What is yoga?
It’s no small task to articulate what yoga is. Just like finding the answer to the question, “What is the meaning of life?” any answer will inevitably yield more questions and discussion. (But for Douglas Adams’ fans out there, it’s “42”.)
Yoga includes many things and has many descriptions. The classical–and most succinct–definition is by Patanjali from Sutra 1.2, “yogas citta vrtti nirodha“, which loosely translates to: “yoga is the control of the fluctuations of the mind”. This is, of course, just an intellectual statement. Over time, with patience and perseverance, yoga is meant to be lived and experienced.
My personal definition of what yoga is not: it’s not what other people can do with their bodies. What it is, it’s that it helps make life juicier.
What does 200-Hour and 500-Hour Certification mean?
The 200-Hour and 500-Hour Certifications are standards set by the Yoga Alliance, an organization overseeing individual yoga teachers and yoga teacher training programs. Since Yoga currently does not have something akin to the Bar exams for lawyers, the Yoga Alliance standards are the closest thing we have to qualify yoga teachers.

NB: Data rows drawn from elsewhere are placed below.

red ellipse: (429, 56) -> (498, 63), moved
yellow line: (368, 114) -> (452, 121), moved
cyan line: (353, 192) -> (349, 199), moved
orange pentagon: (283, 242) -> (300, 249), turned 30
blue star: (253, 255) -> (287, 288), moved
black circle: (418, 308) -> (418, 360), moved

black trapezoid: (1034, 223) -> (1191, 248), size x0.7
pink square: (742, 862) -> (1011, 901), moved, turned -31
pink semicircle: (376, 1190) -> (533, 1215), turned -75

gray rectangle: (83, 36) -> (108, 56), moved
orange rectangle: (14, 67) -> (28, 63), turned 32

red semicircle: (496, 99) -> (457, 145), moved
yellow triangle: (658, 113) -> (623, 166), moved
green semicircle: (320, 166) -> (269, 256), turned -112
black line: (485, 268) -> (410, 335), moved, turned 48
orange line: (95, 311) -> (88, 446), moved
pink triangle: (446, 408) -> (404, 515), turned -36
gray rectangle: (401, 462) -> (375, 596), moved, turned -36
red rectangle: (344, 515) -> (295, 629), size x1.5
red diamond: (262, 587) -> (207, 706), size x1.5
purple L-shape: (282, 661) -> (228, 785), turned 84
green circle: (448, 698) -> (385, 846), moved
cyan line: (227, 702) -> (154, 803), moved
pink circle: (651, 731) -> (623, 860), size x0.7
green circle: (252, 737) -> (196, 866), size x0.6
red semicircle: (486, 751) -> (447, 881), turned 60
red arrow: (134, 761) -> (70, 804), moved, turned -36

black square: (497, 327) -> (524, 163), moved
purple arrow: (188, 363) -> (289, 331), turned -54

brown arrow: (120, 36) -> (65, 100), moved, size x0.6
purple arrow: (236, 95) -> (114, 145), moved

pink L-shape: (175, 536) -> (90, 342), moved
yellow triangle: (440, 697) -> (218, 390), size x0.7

It is important to recognize that a yoga teacher may have a certification from a Registered Yoga School (RYS), but may not be registered with the Yoga Alliance as a Registered Yoga Teacher (RYT). Having received the certification from a RYS means that the yoga teacher has completed a curriculum approved by the Yoga Alliance. Here are the charts outlining the standards for a 200-Hour and 500-Hour Certification.
Do you teach Hot Yoga?
In my mind here are two kinds of Hot Yoga: one is any type of yoga done in a heated room, and the other is the unfranchised name for Bikram Yoga. I do not teach Bikram Yoga. I will teach in a room that’s gently heated, but not so much that it is a distraction.
I do believe that heat has its place, but if overdone, it can encourage the overstretching of your muscles, leading to injuries. The heat may also evoke your sympathetic nervous system, bringing out the flight-or-fight response, making you more competitive and push your body to do more than it should.
Extreme heat and humidity can also increase the risk of dehydration and heart attacks, and not suitable for people with conditions such as MS, epilepsy, chronic fatigue syndrome, and pregnant woman.
”Heat increases one’s metabolic rate, and by warming you up, it allows you to stretch more,” said Dr. Robert Gotlin, director of orthopedic and sports rehabilitation at the Beth Israel Medical Center in Manhattan. ”But once you stretch a muscle beyond 20 or 25 percent of its resting length, you begin to damage a muscle.”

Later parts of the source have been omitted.